A partir de 1964, certains
prisonniers américains sont incarcérés dans la prison de Hanoï. En particulier,
les pilotes américains capturés y sont regroupés, ce qui permet aux autorités
vietnamiennes d’affirmer que les conventions de Genève sont parfaitement
respectées. Très vite, les pilotes prisonniers l’intitulent la « Hanoï
Hilton ».
Le 26 octobre 1967, John
MacCain, pilote de la Navy, s’éjecte de son avion abattu au-dessus de Hanoï. La
foule tente de le lyncher mais, gravement blessé aux bras et aux jambes, il est
immédiatement incarcéré à Hoa Lo. Placé à l’isolement, il est l’objet de
tortures qu’il décrira dans ses Mémoires mais qui seront niées (en vain, les
sévices sont parfaitement établis et MacCain en conservera des séquelles) par
son geôlier, Trang Trong Duyet. Ligoté, suspendu pendant des heures à des
cordes, mal ou peu soigné, il refusera d’être libéré à des fins de propagande,
expliquant plus tard après cinq ans de détention : « Tous les
hommes ont un point de rupture.
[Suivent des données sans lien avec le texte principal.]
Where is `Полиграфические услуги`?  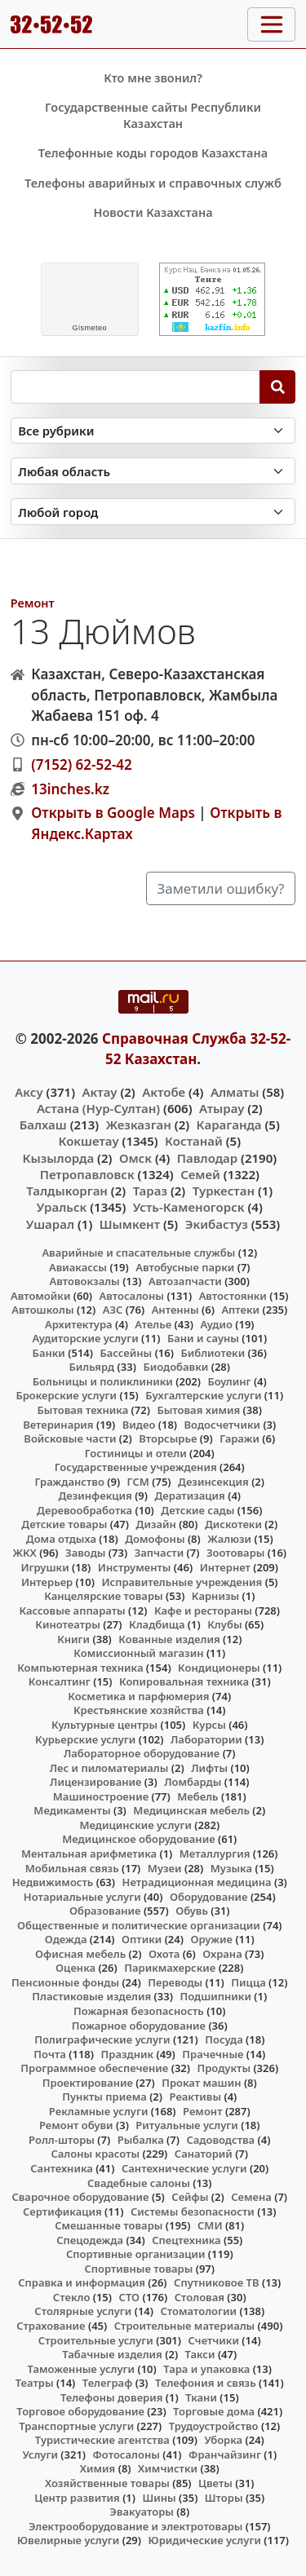 Полиграфические услуги is located at coordinates (102, 2039).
J’avais atteint le mien », faisant allusion
à la confession anti-américaine qu’il avait fini par signer sous la contrainte.
Il deviendra par la suite un
sénateur respecté des États-Unis, le premier ambassadeur des États-Unis au
Vietnam, et sera candidat républicain à la Maison Blanche… soutenu… par son
ancien geôlier vietnamien !
En 1987, un film de Lionel
Chetwynd, « The Hanoï Hilton », retracera le calvaire subi par
les prisonniers américains à Hoa Lo et leur résistance face aux sévices
endurés.

A gauche la tenue de pilote de John MacCain exposée dans la prison Hoa Lo et à
droite le héros national vietnamien qui l’a abattu, et qui avait en 1954 fait
sauter la piste d’atterrissage de Dien Bien Phu**. © Étienne Madranges
La maison centrale de Hanoï,
désormais connue sous le seul nom de Hoa Lo (« la fournaise »),
n’est pas seulement un monument de pierre ni le témoignage d’un passé colonial.
Elle est la matrice d’une mémoire nationale, le miroir d’un siècle de luttes,
de douleurs et d’espérance. Elle renforce la fierté de l’indépendance et
incarne la capacité d’un peuple à transformer en victoire ce qu’il considère
comme un asservissement.
La guillotine silencieuse,
témoin d’un lourd passé, qui est l’un des éléments majeurs de ce pénitencier, semble
pour longtemps accompagner les battements de cœur d’un Vietnam qui se veut
indomptable.
Étienne
Madranges
Avocat à la cour
Magistrat honoraire
Chronique n° 267
* Au sujet de
l’intervention de Louis XVI sur la forme du couperet de la guillotine, voir
notre chronique n°79 dans le JSS n°18 du 6 mars 2019
** Nous avons cherché à
rencontrer le héros vietnamien ayant d’une part fait sauter la piste
d’atterrissage de Dien Bien Phu alors qu’il avait 14 ans et s’était glissé avec
des explosifs dans un étroit boyau sous la piste, et ayant d’autre part par la
suite abattu plusieurs avions américains dont celui de MacCain. Nous l’avons
retrouvé dans un village du Nord du Vietnam où il tient un gîte et une table
d’hôtes. Il a été multi décoré par Ho Chi Minh. Lors d’un déjeuner, il nous a
dit n’avoir aucune rancœur et être pour la paix et l’amitié entre son pays et
la France ainsi qu’avec les États-Unis.